Fashion Time   +  Rolling Stones

incense and peppermints, meaningless nouns, turn on, turn in, turn your eyes around
Starting last year, my school made us have those pesky meetings with guidance counselors to discuss our goals, dreams, and futures. Well, I generally lack any realistic ambitions -- being the gypsy princess of Monaco and wife to Paul McCartney doesn't seem like the safest set path for my future -- but that didn't really phase me when I was going in to meet with them. To be honest, I had no real goals, dreams, or tentative futures that didn't involve being transported back a few decades in a time machine. I was fairly certain I didn't want to go to college, but that was never an option, especially for the mildly crazy like I. You see, I don't think about things in terms of how plausible it is or what will be best for me in reality -- to quote Blanche DuBois, "I don't want realism, I want magic!" Well, they were all well and horrified enough after just a few questions, but then the pièce de résistance when they asked me who were figures in history that I most admired. I answered truthfully -- that my personal heroes changed from time to time, but at the moment they were: Abraham Lincoln, Ice-T, and Keith Richards.
I wasn't trying to be cool or anything, because I pretty much fail at being cool/hip/with it all of the time. I was just saying the people that I truthfully thought were admirable in their careers. Well, I got lucky for starting with Abe Lincoln -- apparently he was a pretty common answer, so they didn't make me explain too much why I admired him. I said that I had a historical crush on him, not just because of his politics and rhetoric (yes, rhetoric can be sexy) but also because I thought he was handsome. Probably not the best thing to reveal that you're crushing on a man that died 1.25 centuries before you were born, but I sometimes (always) say really dumb things. Ice-T was harder to explain -- its difficult to discuss the merits of gangsta rap with a bunch of counselors. It's like trying to explain to Rush Limbaugh why abortion was a really awesome idea, I would get nowhere except possibly smacked in the mouth.

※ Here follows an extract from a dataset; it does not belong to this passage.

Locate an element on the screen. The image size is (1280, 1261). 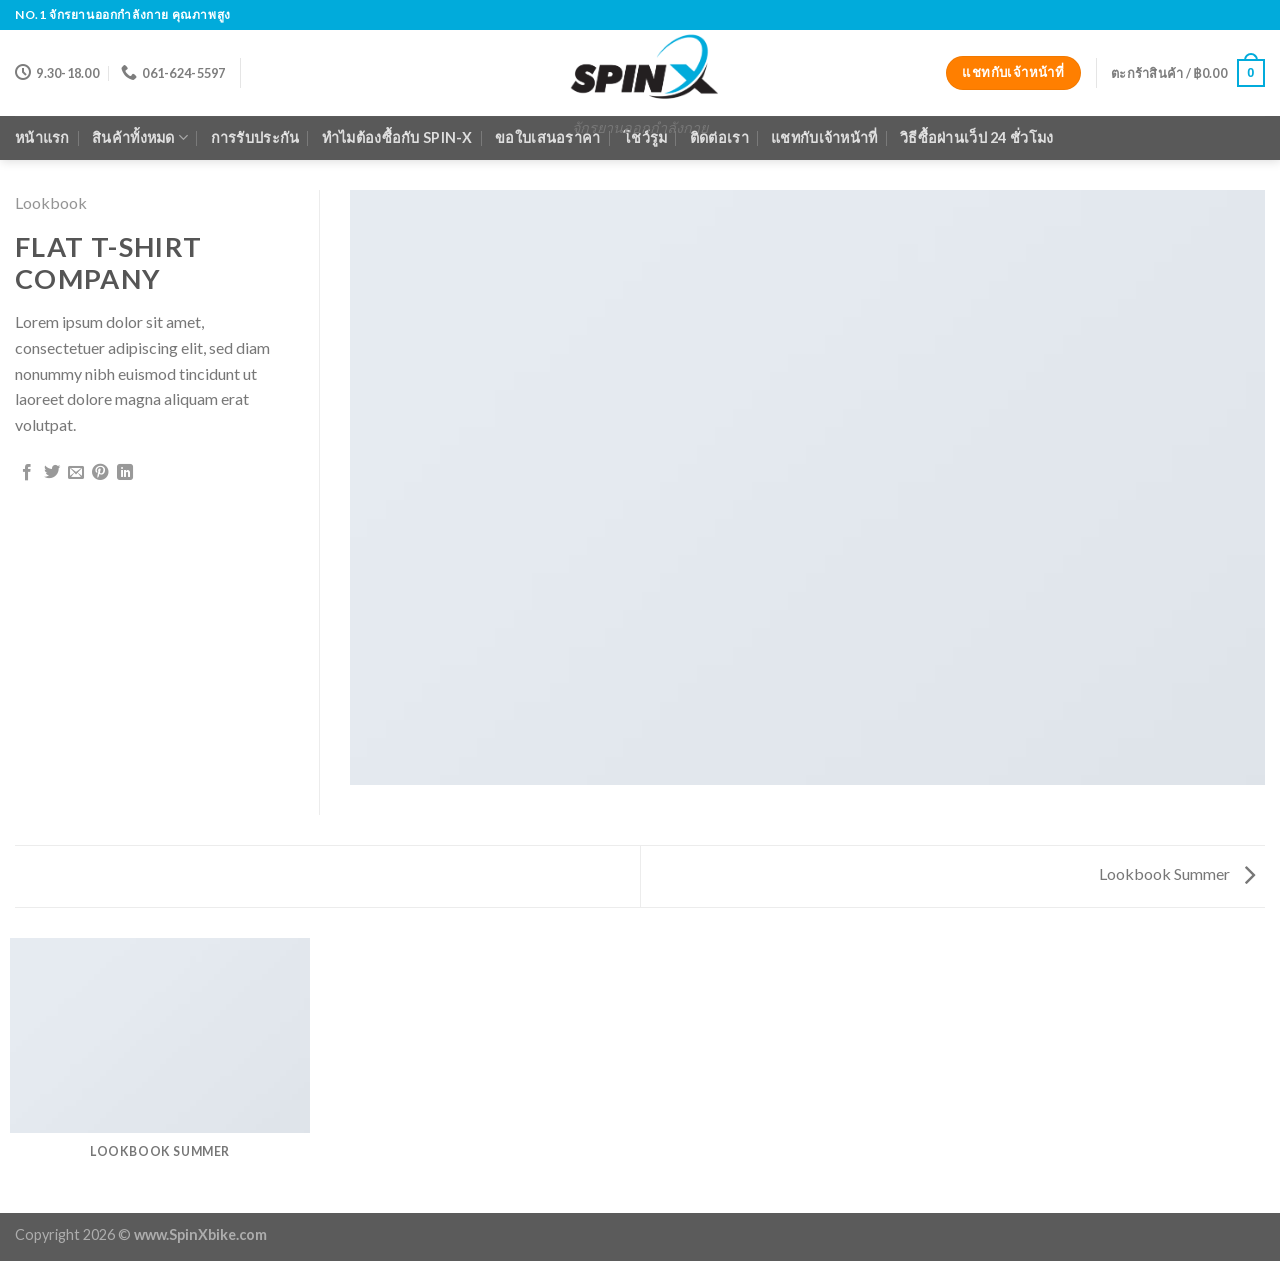
ติดต่อเรา is located at coordinates (719, 137).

But then I told them that he was the guy on Law and Order SVU, which they accepted as a suitable reason.
Keith Richards was even harder to explain to them -- the counselor even asked, "now how on earth could admire this man?" I suppose that they had this image of me, the failed product of the parochial school system, in my plaid uniform and saddle shoes laying down to worship at the feet of the dark lord of rock and roll to offer myself as his sacrificial virgin. He would be sitting on gold throne in a cloud of cigarette smoke and drenched in Jack Daniels, and decide that I was fit to be his consort. Immediately, he would shoot me up with heroin and cocaine, and I would start having lots of sex. Actually, that doesn't sound too bad a fate for me. But anyway.... I told them that Keith has been at the top of his profession for skill and originality for years, very much admired not only for his music, but also because he fought against his demons, winning the battle with drug addiction. And then I asked why they didn't like him -- was it because they didn't like his music, or because they were holding his prior problems (i.e. possibly snorting his dad, et al) against him. And then I said that a certain higher power wouldn't like that, because can't a man redeem himself? Isn't that what's it all about in the end?I think Keith is fantastic. He probably has the best wardrobe of any rock star. With a penchant for skull rings, scarves, black leather pants, scruffed up boots, leopard print, and really great tee shirts -- he's like a pirate-cowboy-rocker-gypsy God. And I would gladly lay myself down at the feet of his throne, if he'll have me.